----- DATA SHOWN -----

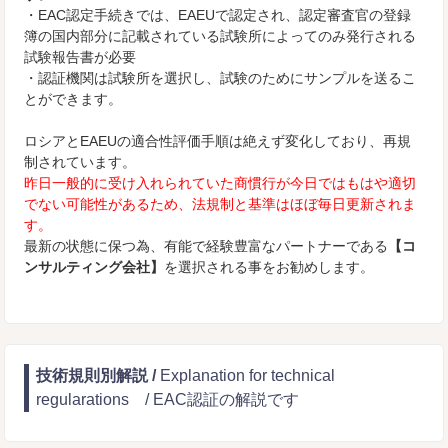
・EAC認定手続きでは、EAEUで認定され、認定審査官の登録
簿の国内部分に記載されている試験所によってのみ発行される
試験報告書が必要
・認証機関は試験所を選択し、試験のためにサンプルを送るこ
とができます。
ロシアとEAEUの適合性評価手順は絶えず変化しており、再規
制されています。
昨日一般的に受け入れられていた商慣行が今日ではもはや適切
でない可能性があるため、法規制と基準はほぼ毎日更新されま
す。
最新の状態に保つ為、有能で経験豊富なパートナーである
【コ
ンサルティング会社】
を選択される事をお勧めします。
技術規則別解説 /
Explanation for technical
regularations / EAC認証の解説です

-----

Reproduce every record in full. Leave out the images.

・EAC認定手続きでは、EAEUで認定され、認定審査官の登録
簿の国内部分に記載されている試験所によってのみ発行される
試験報告書が必要
・認証機関は試験所を選択し、試験のためにサンプルを送るこ
とができます。
ロシアとEAEUの適合性評価手順は絶えず変化しており、再規
制されています。
昨日一般的に受け入れられていた商慣行が今日ではもはや適切
でない可能性があるため、法規制と基準はほぼ毎日更新されま
す。
最新の状態に保つ為、有能で経験豊富なパートナーである
【コ
ンサルティング会社】
を選択される事をお勧めします。
技術規則別解説 /
Explanation for technical
regularations / EAC認証の解説です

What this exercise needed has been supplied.